Turning the page on ‘Made in China’

China’s shifting economic priorities are set to re-shape its construction industry.

If you’re keen to understand how China’s construction industry might evolve in the next few years, you should first look at the Chinese central government’s broad plan for the country’s economy.

Until recently, two main endeavours drove the economy in China: firstly, the labour-intensive manufacture of cheap goods for export; and secondly, domestic city building to accommodate a growing and urbanising population.

But, in 2015, the government changed course. It issued the ‘Made in China 2025’ strategic document, which laid out plans to move away from the ‘cheaply-made Chinese’ stereotype and start manufacturing higher-value products, such as advanced electronics.

“In previous decades, the Chinese economy benefited from its very large population,” explains Dr Xiao Han, a member of the Centre for Contemporary Chinese Studies at the University of Melbourne. “China had the opportunity to develop a lot of labour-intensive manufacturing industries. But now, the Chinese population is ageing, and the government is concerned. It wants to move up the global value chain and achieve more with fewer workers.”

This move away from mass production towards more specialised manufacturing means smaller factories and, therefore, less new commercial construction.
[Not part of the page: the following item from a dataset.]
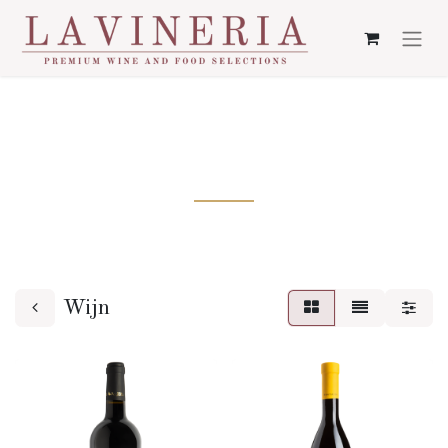
WIJN
Wijn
At the same time, a slowdown in population growth has prompted the Chinese government to stop building new ‘megacities’ and to curtail other large projects.

According to the US Department of Commerce: “China is looking to shift away from large scale infrastructure projects toward more locally oriented projects, such as water supply and treatment plants, road improvements, urban metro systems, and public parks.”

The government’s new priorities are expected to constrain China’s construction industry in the years ahead. The US Department of Commerce is forecasting annual average growth in the construction industry of 5 per cent in real terms between 2019 and 2023, compared with the 9.9 per cent annual average recorded from 2008-2017.

And much of that growth may come from exports rather than domestic construction. According to International Construction, a growing number of China-based Original Equipment Manufacturers (OEMs) are now focusing on overseas markets to maintain expansion in the face of the slowdown at home.

One major OEM, Shantui, recently told International Construction it was hoping to double its exports within 12 months. “[In 2018] we sold around US$200 million for export,” said Chang Yang, general manager of Shantui overseas. “This year we are targeting sales of US$400 million.”

China’s export aspirations will mean more choice for Australian builders and developers, as the Chinese try to crack our market through events such as ChinaBuild.

Another indicator China wants to become more involved in non-domestic construction is its ongoing Belt and Road Initiative (BRI): a strategic plan that involves funding land and maritime transport infrastructure projects that connect China with Asia, Europe and Africa. Future BRI projects could be built using equipment and products manufactured by China’s domestic construction industry.

“So far, these projects have been built using the best-priced materials and equipment available, mostly from local or the closest foreign markets,” says Dr Han. “But there is room for Chinese companies – particularly hi-tech ones – to bid for these tenders.”